Однако настали душные августовские ночи 1842 года, и толпа попыталась (не впервые) разгромить дом Первиса. Это произошло после парада в честь освобождения Вест-Индии – этот праздник в честь запрета рабства в британской Вест-Индии проводился ежегодно. Первис возвращался домой после лекции о запрете рабства, и вдруг он увидел, как к нему в ужасе бежит гувернантка-англичанка. Она предупредила, что погромщики его ищут. Первис на всю жизнь запомнил бессонную ночь, проведенную у дверей собственного дома с ружьем на коленях. Он был готов защищать жену и детей и собственный дом. Первого, кто попытался бы взломать дверь, не задумываясь, застрелил бы.
Семья в ту ночь уцелела, но так повезло не всем. Погромщики избивали взрослых и детей. Церковь и молитвенный дом сожгли. Первис был в отчаянии. Самым ужасным стала не жестокость толпы, а «апатия и бесчеловечность всего общества»[253]. Другу он говорил: «После самых болезненных и глубоких раздумий… я убедился в нашей полной и абсолютной ничтожности в глазах общества». Когда сам шериф предупредил, что не сможет обеспечить им безопасность, Первис принял решение увезти семью из города.
Первисы поселились в Байберри, в 30 километрах к северу от Филадельфии. Он купил уютный дом вдали от дороги, напротив молитвенного дома квакеров. Однако чернокожей семье в маленьком городке пришлось нелегко. Даже квакеры выделяли в молитвенных домах специальные «цветные» скамьи и не всегда встречали новоприбывших по-дружески. Однако Первис и здесь продолжил свой крестовый поход – на сей раз в отдалении от города, чтобы не подвергать опасности семью.
Он был настоящим борцом за гражданские права[254]: поддерживал требование справедливости, кто бы его ни высказывал – негры, индейцы, ирландцы, женщины. Его собственный круг был самым широким. Он трудился вместе с белыми аболиционистами и приветствовал активное участие женщин. Хотя прошлый год и подверг его идеализм суровому испытанию. На момент появления Крафтов у Первиса были все основания для депрессии, а то и настоящего отчаяния. Он вел сразу несколько битв: против дискриминации в школах и за право голоса (когда-то состоятельные чернокожие обладали в Пенсильвании таким правом, а затем ситуация изменилась). И боролся даже в своей церкви. 1848 год стал поворотным. Его вера в межрасовое сотрудничество пошатнулась, и Первис начал склоняться к более тесному сотрудничеству с чернокожими активистами, хотя всю жизнь посвятил защите прав человека в широком смысле слова.

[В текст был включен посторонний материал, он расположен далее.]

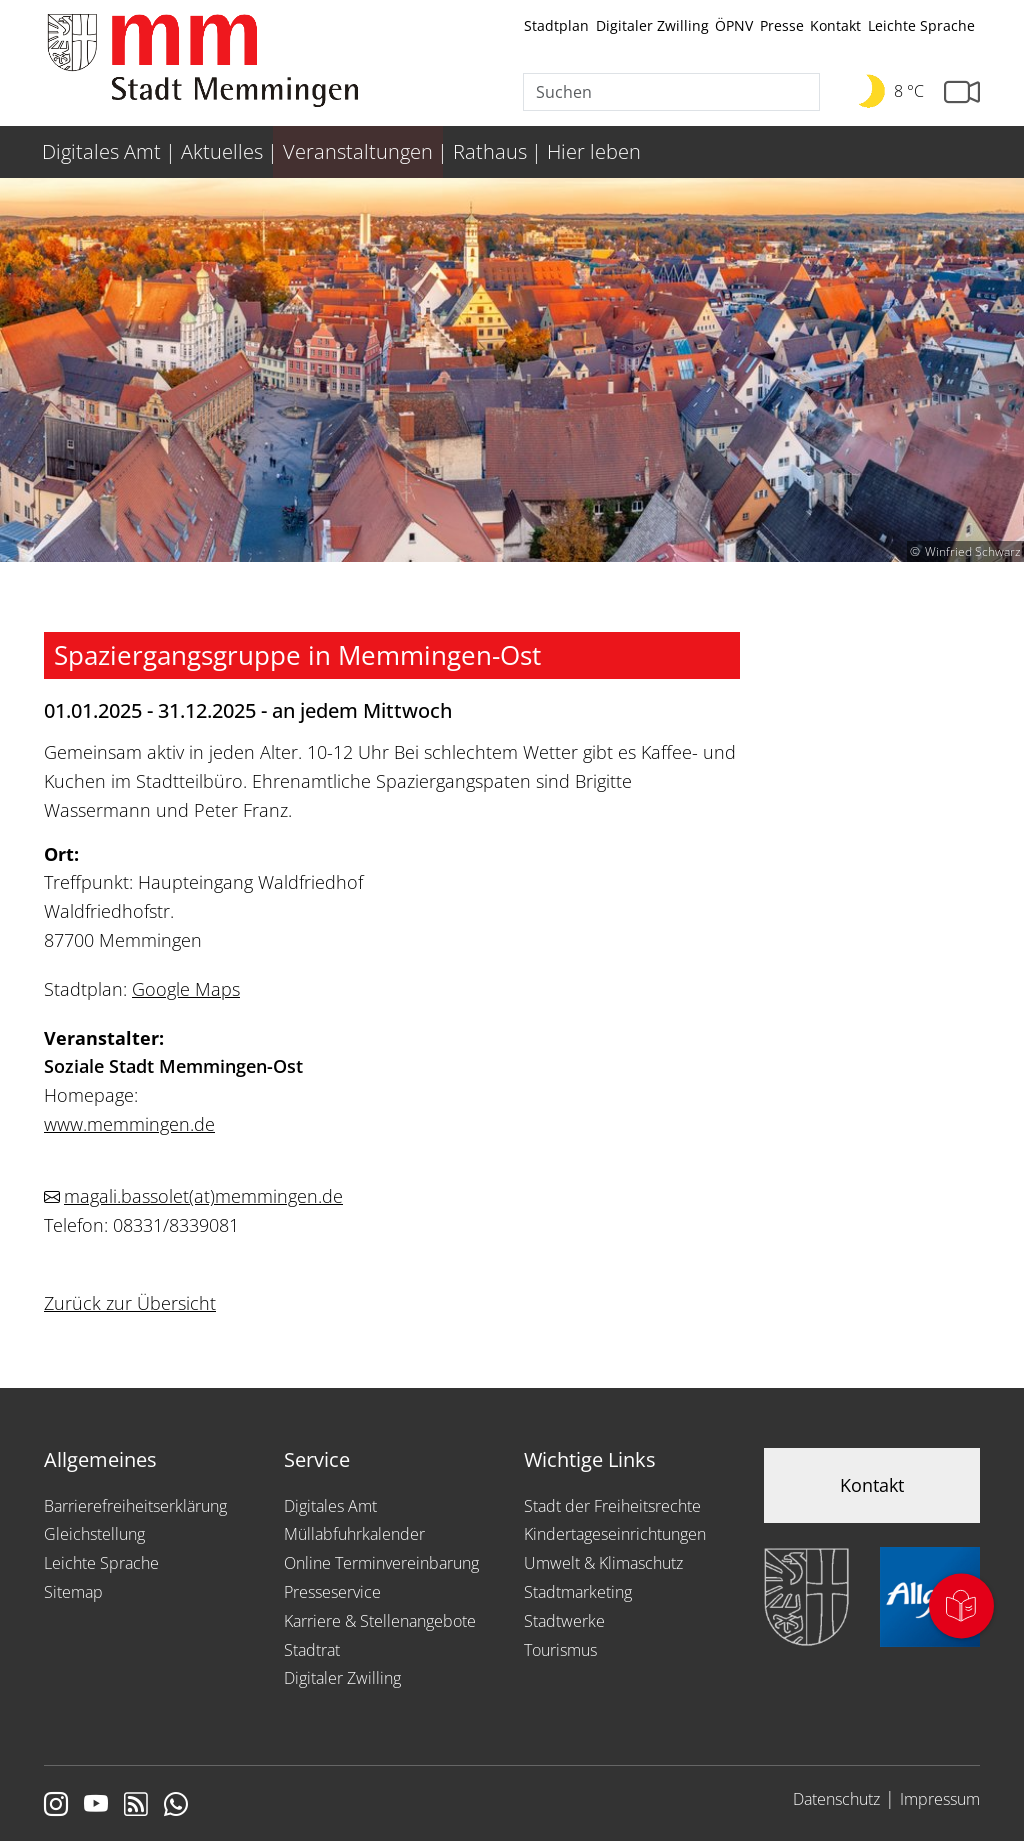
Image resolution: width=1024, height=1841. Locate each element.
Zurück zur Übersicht (130, 1303)
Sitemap (73, 1592)
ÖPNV (734, 25)
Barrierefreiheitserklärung (135, 1506)
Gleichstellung (94, 1534)
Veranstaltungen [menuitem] (358, 151)
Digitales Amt (330, 1506)
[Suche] (671, 92)
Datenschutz (836, 1799)
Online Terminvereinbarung (381, 1563)
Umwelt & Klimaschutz (603, 1563)
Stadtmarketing (578, 1592)
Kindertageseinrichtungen (615, 1534)
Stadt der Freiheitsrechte (612, 1506)
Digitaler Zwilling (652, 25)
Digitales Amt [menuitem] (101, 151)
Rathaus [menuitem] (490, 151)
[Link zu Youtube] (96, 1806)
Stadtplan (556, 25)
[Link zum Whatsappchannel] (176, 1806)
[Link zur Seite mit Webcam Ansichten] (962, 92)
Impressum (940, 1799)
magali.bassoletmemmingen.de (203, 1196)
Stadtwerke (564, 1621)
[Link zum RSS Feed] (136, 1806)
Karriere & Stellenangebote (380, 1621)
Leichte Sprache (921, 25)
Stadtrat (312, 1650)
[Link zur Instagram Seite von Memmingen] (56, 1806)
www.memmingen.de (129, 1124)
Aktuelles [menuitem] (222, 151)
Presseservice (332, 1592)
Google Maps (186, 989)
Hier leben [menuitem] (594, 151)
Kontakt (835, 25)
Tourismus (560, 1650)
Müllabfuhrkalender (354, 1534)
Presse (782, 25)
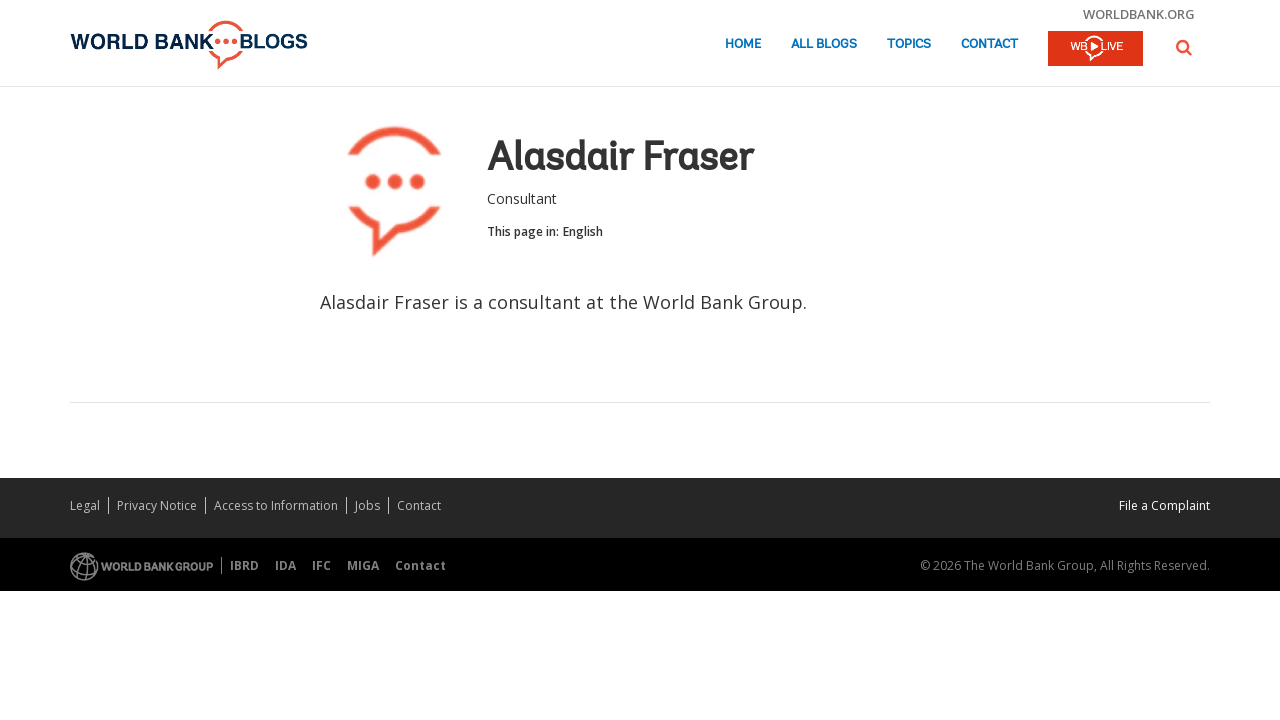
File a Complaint (1164, 505)
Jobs (367, 505)
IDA (285, 565)
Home (743, 44)
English (583, 231)
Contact (989, 44)
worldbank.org (1139, 14)
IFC (321, 565)
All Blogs (824, 44)
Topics (909, 44)
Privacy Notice (157, 505)
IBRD (244, 565)
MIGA (363, 565)
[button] (1184, 47)
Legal (85, 505)
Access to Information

Судьба Крафтов нашла у Первиса самый живой отклик: как блестяще молодая пара перевернула расовые и гендерные категории в собственную пользу. В то же время супруги явно доказывали необходимость радикальных действий, чего жаждала и душа Первиса.
К его дому Уильям и Эллен отправились в экипаже. По дороге они проезжали молитвенный дом и школу квакеров, а также большой дом, построенный Первисом для проведения собраний против рабства, – реинкарнацию сгоревшего в Филадельфии Пенсильвания-холла.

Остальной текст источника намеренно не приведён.